Startup America by stopping the IT cartel

The government IT procurement system needs its own Steve Jobs.

By Bryce Roberts, contributor

When I hear the term “cartel” I generally think of Tony Montana introducing his competitors to his “little friend,” not some IT contractor sticking up the government. But that effectively is what departing federal CIO, Vivek Kundra, asserts is happening today through the procurement process. From his recent appearance in front of the White House Science committee:

We almost have an IT cartel within federal IT made up of very few companies that benefit from government spending because they understand the procurement process better than anyone else not because they provide better technology.

It seems the government procurement process, as is currently constructed, essentially maps to the definition of a cartel: An association of manufacturers or suppliers that maintains prices at a high level and restricts competition.

And examples over the past few weeks have been staggering. Over$600 million for a time keeping system for NYC employees. Nearly $2 billion for an incomplete case management system intended to connect court rooms across California. Anyone working with modern technology knows these costs are ludicrous. And, as Clay Johnson points out in his most excellent Open Letter to Vivek, this waste is killing our country:

This isn’t right, it’s not fair, and more than that: it’s breaking us. It’s widening the gap between the technology that government has to operate, and what people expect. Given time it will cause people’s faith in government to collapse more than it already has. Today that gap represents itself with the eyes rolling when people have to deal with government data or government websites. But as that gap grows, without technology that the people outside the government take for granted, government itself will become the equivalent of an infant in a world of mature adults. It will be the governmental consequence of Moore’s Law — that gap is growing exponentially while Government’s access to it and to the people that understand it is often shrinking. The status quo isn’t just making things difficult, it’s asphyxiating government’s ability to serve.

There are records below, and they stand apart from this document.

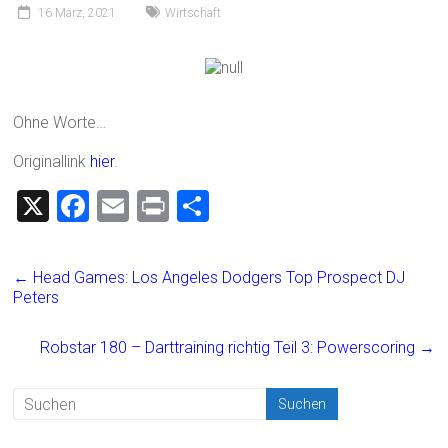
16 März, 2021
Wirtschaft
Ohne Worte…
Originallink
hier
.
X
F
E
Pr
T
a
m
in
eil
ce
ai
t
e
←
Head Games: Los Angeles Dodgers Top Prospect DJ
b
l
n
Peter‪s
o
Robstar 180 – Darttraining richtig Teil 3: Powerscoring
→
ok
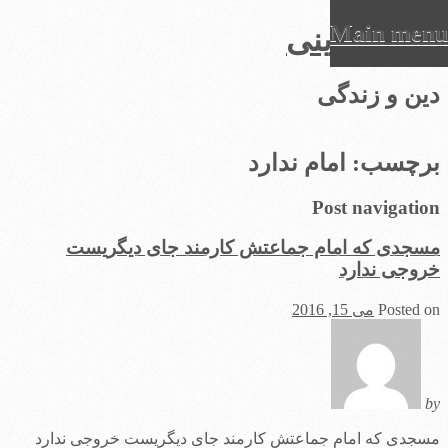
Main menu
عرفان دینی
Ski
دین و زندگی
t
conten
برچسب:
امام ندارد
Post navigation
مسجدی که امام جماعتش کارمند جای دیگریست
خروجی ندارد
Posted on
می 15, 2016
by
مسجدی که امام جماعتش کارمند جای دیگریست خروجی ندارد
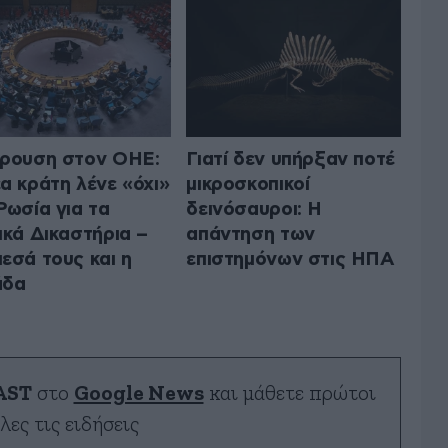
ρουση στον ΟΗΕ:
Γιατί δεν υπήρξαν ποτέ
α κράτη λένε «όχι»
μικροσκοπικοί
Ρωσία για τα
δεινόσαυροι: Η
ικά Δικαστήρια –
απάντηση των
εσά τους και η
επιστημόνων στις ΗΠΑ
άδα
AST
στο
Google News
και μάθετε πρώτοι
λες τις ειδήσεις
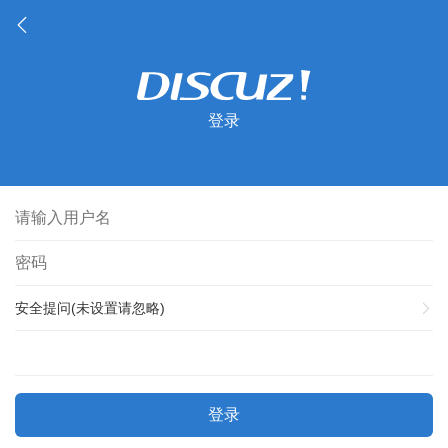
登录
安全提问(未设置请忽略)
登录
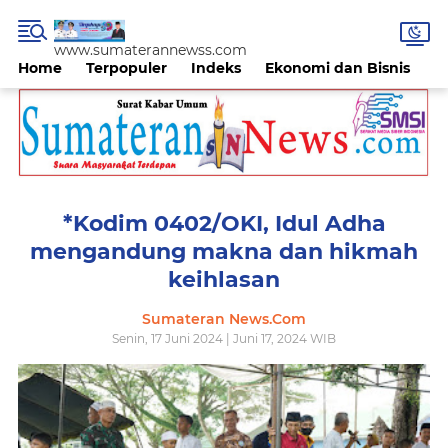
www.sumaterannewss.com
Home
Terpopuler
Indeks
Ekonomi dan Bisnis
H
*Kodim 0402/OKI, Idul Adha
mengandung makna dan hikmah
keihlasan
Sumateran News.Com
Senin, 17 Juni 2024 | Juni 17, 2024 WIB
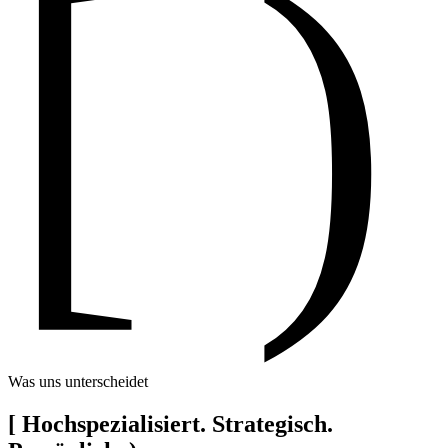
[ )
Was uns unterscheidet
[
Hochspezialisiert. Strategisch.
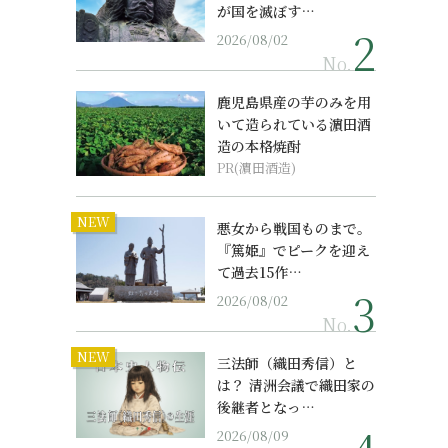
が国を滅ぼす…
2026/08/02
No.
鹿児島県産の芋のみを用
いて造られている濵田酒
造の本格焼酎
PR(濵田酒造)
NEW
悪女から戦国ものまで。
『篤姫』でピークを迎え
て過去15作…
2026/08/02
No.
NEW
三法師（織田秀信）と
は？ 清洲会議で織田家の
後継者となっ…
2026/08/09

You and I both know that this isn’t just a “big problem,” but often it’s the problem. It’s the problem that makes the air conditioners in Afghanistan cost more than NASA’s entire budget, and it’s the problem that makes it so WhiteHouse.gov cost about 10x what BarackObama.com did. It’s the reason healthcare costs more than it should, and it’s the reason CityTime costs close to the value of the entire AppStore economy. It’s a giant, secret tax that the taxpayers are handing over to a select few contractors, and it’s a problem that needs to get solved.

The current cartel structure of government contracting is having an impact downstream as well. There aren’t many markets that send venture capitalists scrambling to their iPhone’s faster in a pitch meeting than companies looking to sell into the government. Well maybe education, insurance or healthcare- see a pattern?

Each of these markets reminds me of the state of mobile development prior to the iPhone. In that long-forgotten world, mobile startups lived or died based on whether they could get “on deck” with one of the few mobile carriers. If they didn’t have that relationship with carriers, they were essentially dead in the water — couldn’t reach customers, couldn’t generate revenue, couldn’t attract capital. Then Steve Jobs came along and flipped the model on its head. In a matter of just a few years, the term “on deck” has all but disappeared from pitch decks, there are multiple competing mobile operating systems supported by carriers and we’ve entered a golden age of mobile development.

Which sends me back to the procurement cartel. Who will be our country’s Steve Jobs to buck the status quo and bring real change to this terribly outdated and inefficient system? Whoever does, will set off a golden age of development and cost-cutting that will reverberate well beyond Washington and truly “Startup America.”